Items from a dataset

[Start of Attachment]

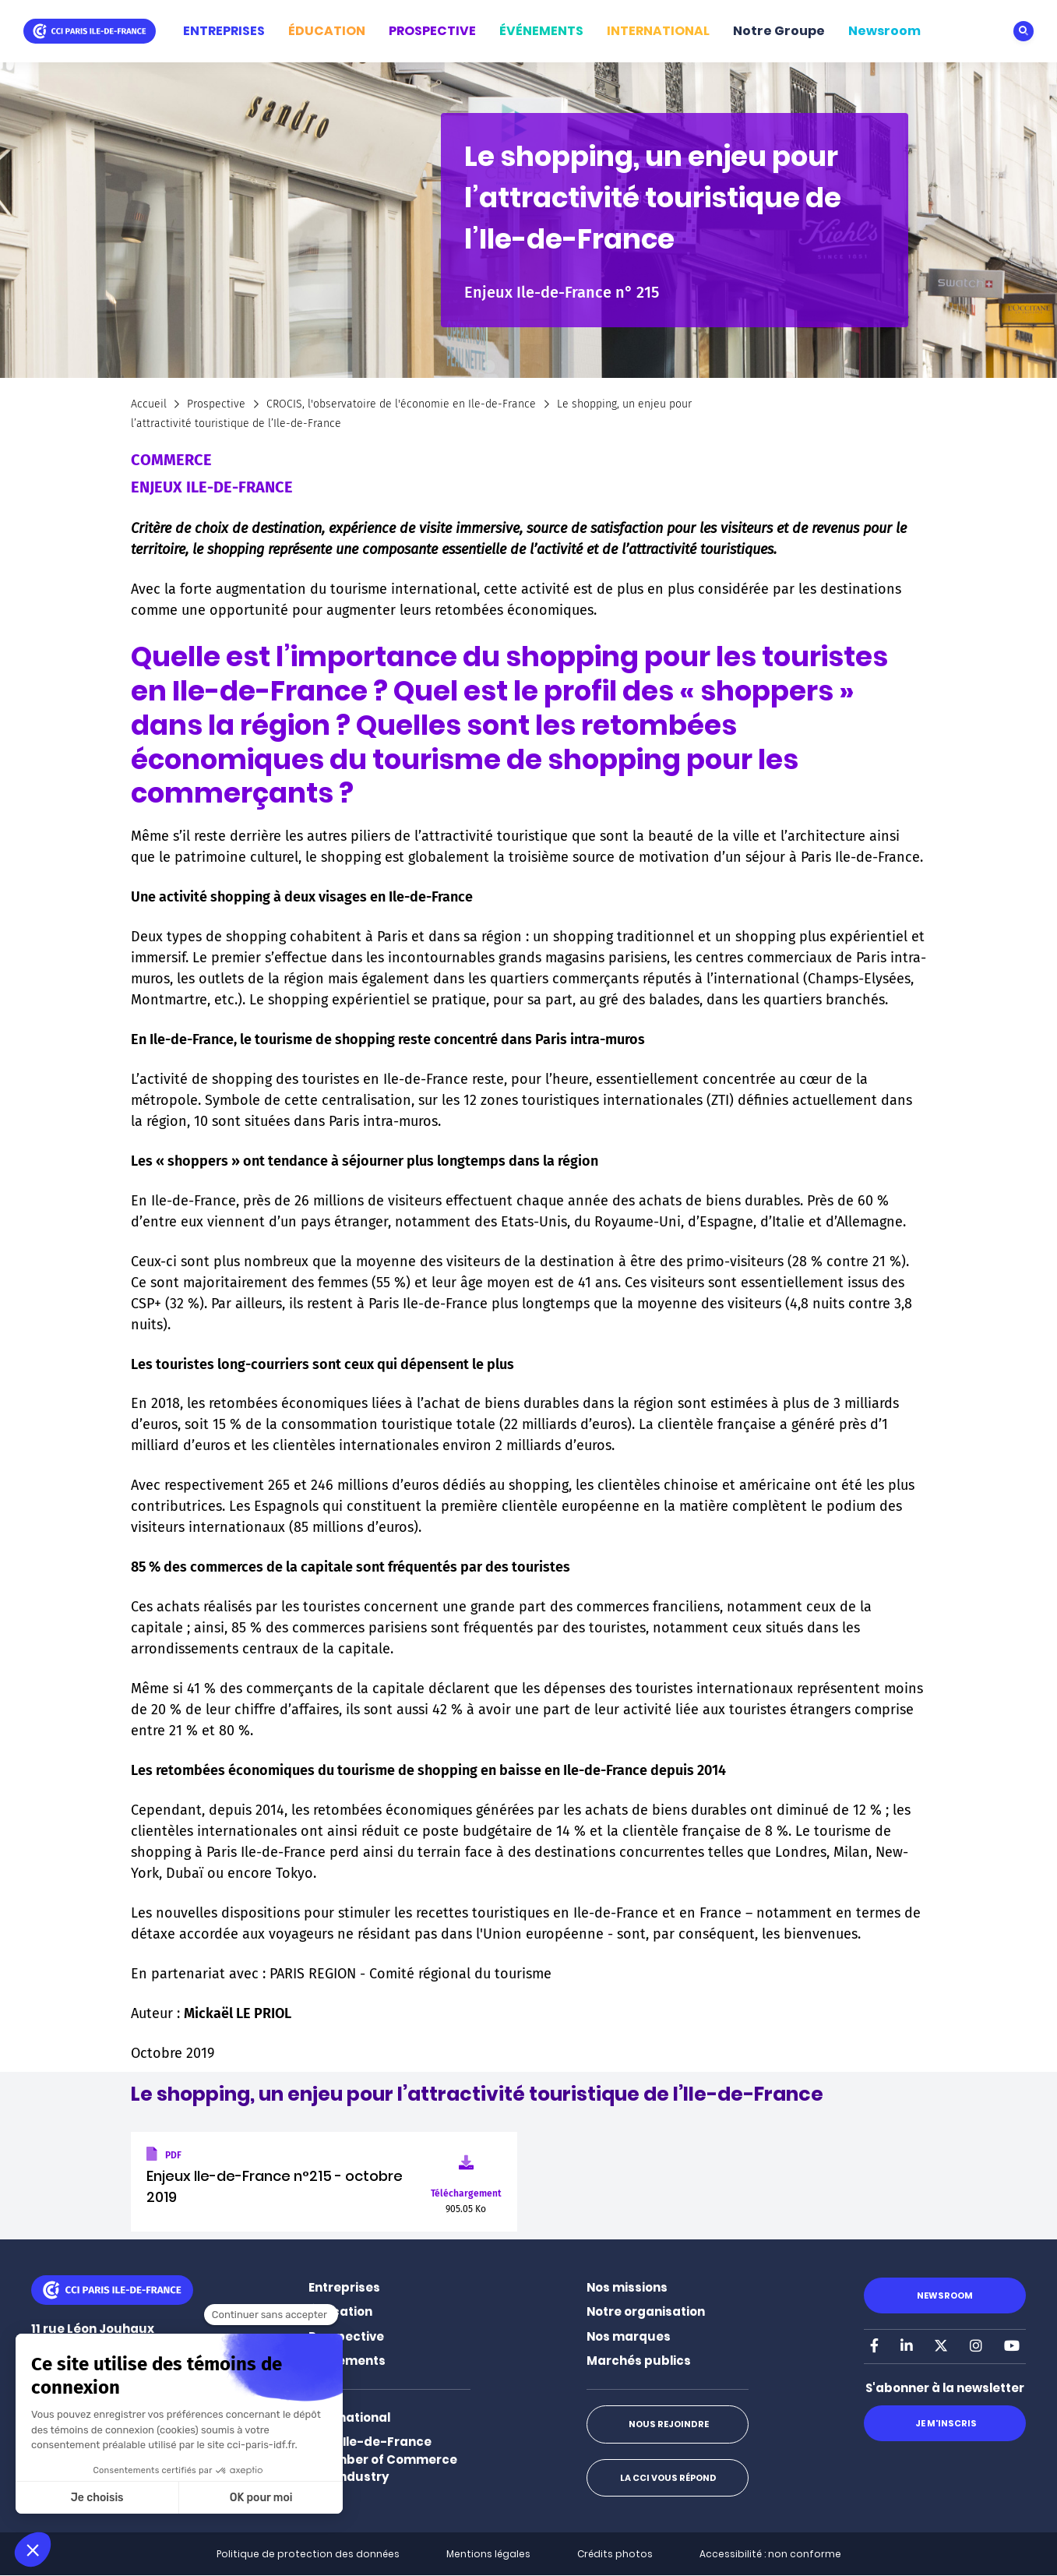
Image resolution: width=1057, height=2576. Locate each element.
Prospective (216, 404)
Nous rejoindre (667, 2424)
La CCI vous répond (667, 2478)
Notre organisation (646, 2311)
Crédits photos (615, 2553)
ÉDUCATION (326, 31)
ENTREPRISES (224, 31)
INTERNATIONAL (658, 31)
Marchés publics (639, 2360)
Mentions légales (488, 2553)
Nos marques (629, 2336)
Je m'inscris (944, 2423)
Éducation (340, 2311)
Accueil (149, 404)
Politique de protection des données (308, 2553)
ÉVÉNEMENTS (541, 31)
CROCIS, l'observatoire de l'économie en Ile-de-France (401, 404)
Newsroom (884, 31)
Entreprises (344, 2287)
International (349, 2417)
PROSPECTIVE (432, 31)
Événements (347, 2360)
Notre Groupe (779, 31)
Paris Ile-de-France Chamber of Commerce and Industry (382, 2459)
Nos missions (627, 2287)
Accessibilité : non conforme (770, 2553)
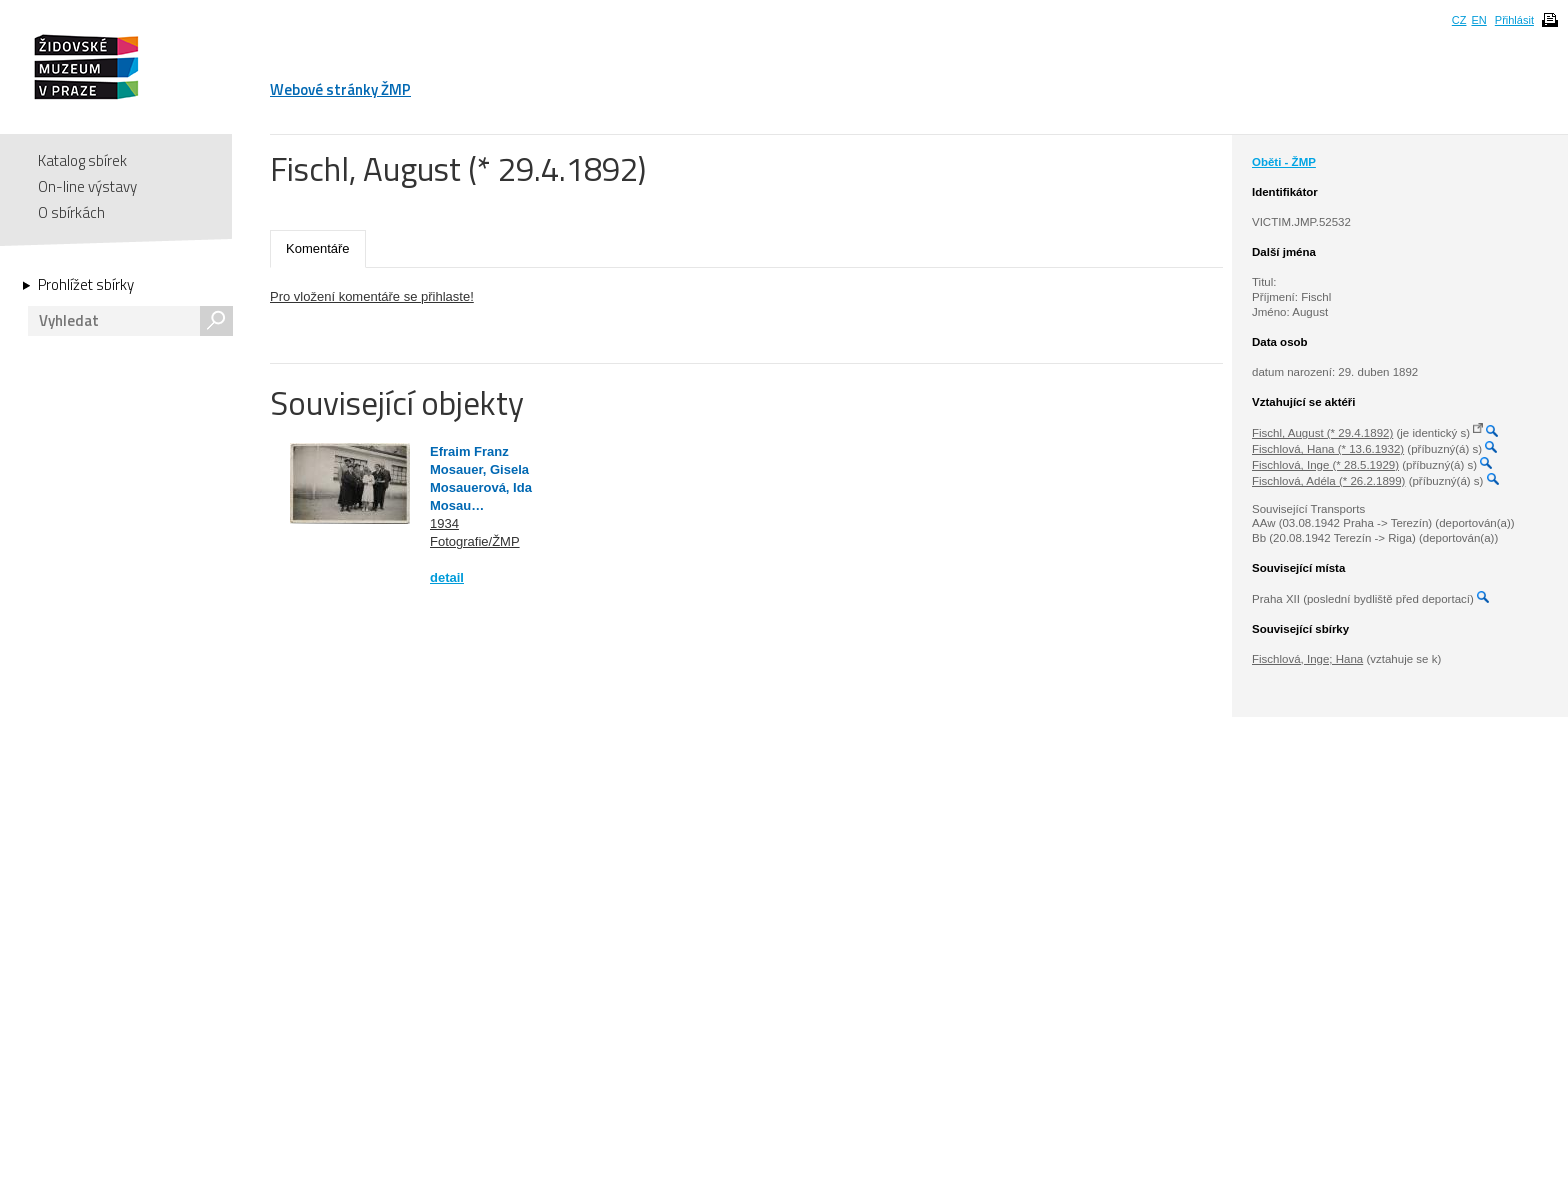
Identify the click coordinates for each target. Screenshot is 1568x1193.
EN (1478, 20)
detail (447, 577)
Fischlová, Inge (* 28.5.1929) (1325, 465)
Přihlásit (1514, 20)
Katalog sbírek (82, 160)
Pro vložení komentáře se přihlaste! (372, 296)
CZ (1459, 20)
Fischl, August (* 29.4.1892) (1322, 433)
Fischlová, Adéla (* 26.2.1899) (1328, 481)
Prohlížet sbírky (86, 285)
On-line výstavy (87, 186)
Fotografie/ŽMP (475, 541)
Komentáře (318, 248)
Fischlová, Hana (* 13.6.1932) (1328, 449)
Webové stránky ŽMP (340, 89)
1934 (444, 523)
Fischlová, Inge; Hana (1307, 659)
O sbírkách (71, 212)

[End of Attachment]

Exercise description ->
Output each of the lines above exactly, apart from the images.

Task output ->
Image resolution: width=1057, height=2576. Locate each element.
Prospective (216, 404)
Nous rejoindre (667, 2424)
La CCI vous répond (667, 2478)
Notre organisation (646, 2311)
Crédits photos (615, 2553)
ÉDUCATION (326, 31)
ENTREPRISES (224, 31)
INTERNATIONAL (658, 31)
Marchés publics (639, 2360)
Mentions légales (488, 2553)
Nos marques (629, 2336)
Je m'inscris (944, 2423)
Éducation (340, 2311)
Accueil (149, 404)
Politique de protection des données (308, 2553)
ÉVÉNEMENTS (541, 31)
CROCIS, l'observatoire de l'économie en Ile-de-France (401, 404)
Newsroom (884, 31)
Entreprises (344, 2287)
International (349, 2417)
PROSPECTIVE (432, 31)
Événements (347, 2360)
Notre Groupe (779, 31)
Paris Ile-de-France Chamber of Commerce and Industry (382, 2459)
Nos missions (627, 2287)
Accessibilité : non conforme (770, 2553)
Identify the click coordinates for each target. Screenshot is 1568x1193.
EN (1478, 20)
detail (447, 577)
Fischlová, Inge (* 28.5.1929) (1325, 465)
Přihlásit (1514, 20)
Katalog sbírek (82, 160)
Pro vložení komentáře se přihlaste! (372, 296)
CZ (1459, 20)
Fischl, August (* 29.4.1892) (1322, 433)
Fischlová, Adéla (* 26.2.1899) (1328, 481)
Prohlížet sbírky (86, 285)
On-line výstavy (87, 186)
Fotografie/ŽMP (475, 541)
Komentáře (318, 248)
Fischlová, Hana (* 13.6.1932) (1328, 449)
Webové stránky ŽMP (340, 89)
1934 (444, 523)
Fischlová, Inge; Hana (1307, 659)
O sbírkách (71, 212)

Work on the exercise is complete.